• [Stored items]

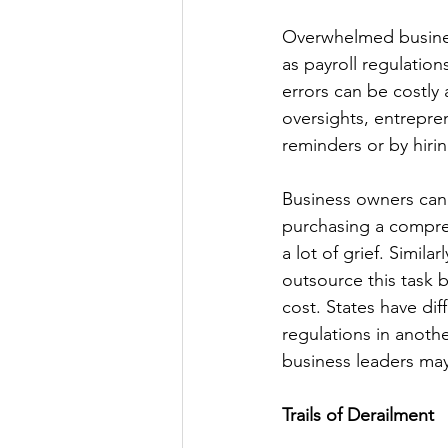
Overwhelmed busines
as payroll regulation
errors can be costly 
oversights, entrepren
reminders or by hirin
Business owners can 
purchasing a compre
a lot of grief. Simil
outsource this task b
cost. States have dif
regulations in anothe
business leaders may
Trails of Derailment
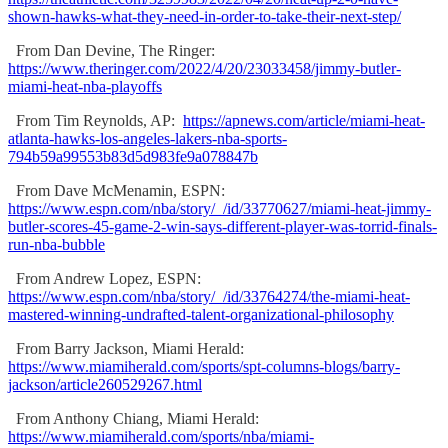
shown-hawks-what-they-need-in-order-to-take-their-next-step/
From Dan Devine, The Ringer:
https://www.theringer.com/2022/4/20/23033458/jimmy-butler-
miami-heat-nba-playoffs
From Tim Reynolds, AP:
https://apnews.com/article/miami-heat-
atlanta-hawks-los-angeles-lakers-nba-sports-
794b59a99553b83d5d983fe9a078847b
From Dave McMenamin, ESPN:
https://www.espn.com/nba/story/_/id/33770627/miami-heat-jimmy-
butler-scores-45-game-2-win-says-different-player-was-torrid-finals-
run-nba-bubble
From Andrew Lopez, ESPN:
https://www.espn.com/nba/story/_/id/33764274/the-miami-heat-
mastered-winning-undrafted-talent-organizational-philosophy
From Barry Jackson, Miami Herald:
https://www.miamiherald.com/sports/spt-columns-blogs/barry-
jackson/article260529267.html
From Anthony Chiang, Miami Herald:
https://www.miamiherald.com/sports/nba/miami-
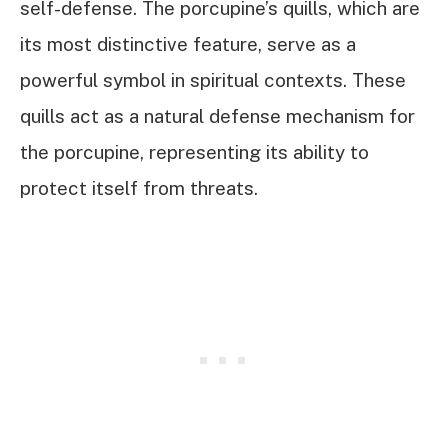
self-defense. The porcupine’s quills, which are
its most distinctive feature, serve as a
powerful symbol in spiritual contexts. These
quills act as a natural defense mechanism for
the porcupine, representing its ability to
protect itself from threats.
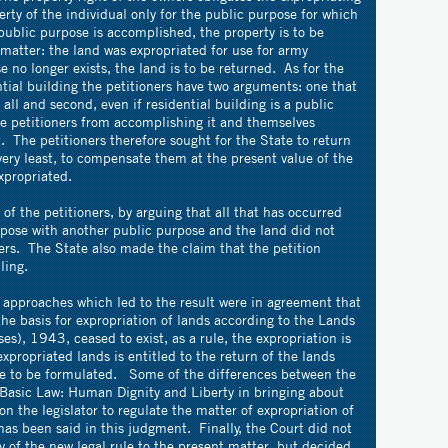
erty of the individual only for the public purpose for which
ublic purpose is accomplished, the property is to be
 matter: the land was expropriated for use for army
 no longer exists, the land is to be returned. As for the
ntial building the petitioners have two arguments: one that
 all and second, even if residential building is a public
he petitioners from accomplishing it and themselves
 The petitioners therefore sought for the State to return
 very least, to compensate them at the present value of the
xpropriated.
f the petitioners, by arguing that all that has occurred
pose with another public purpose and the land did not
ners. The State also made the claim that the petition
iling.
r approaches which led to the result were in agreement that
the basis for expropriation of lands according to the Lands
s), 1943, ceased to exist, as a rule, the expropriation is
xpropriated lands is entitled to the return of the lands
are to be formulated. Some of the differences between the
e Basic Law: Human Dignity and Liberty in bringing about
on the legislator to regulate the matter of expropriation of
as been said in this judgment. Finally, the Court did not
y of the new legal rule to the present matter, but decided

• [YOUR INSTRUCTIONS] The answer must consist of every line from the data that contains the word "purpose".

• [SOLVED EXERCISE]
erty of the individual only for the public purpose for which
ublic purpose is accomplished, the property is to be
pose with another public purpose and the land did not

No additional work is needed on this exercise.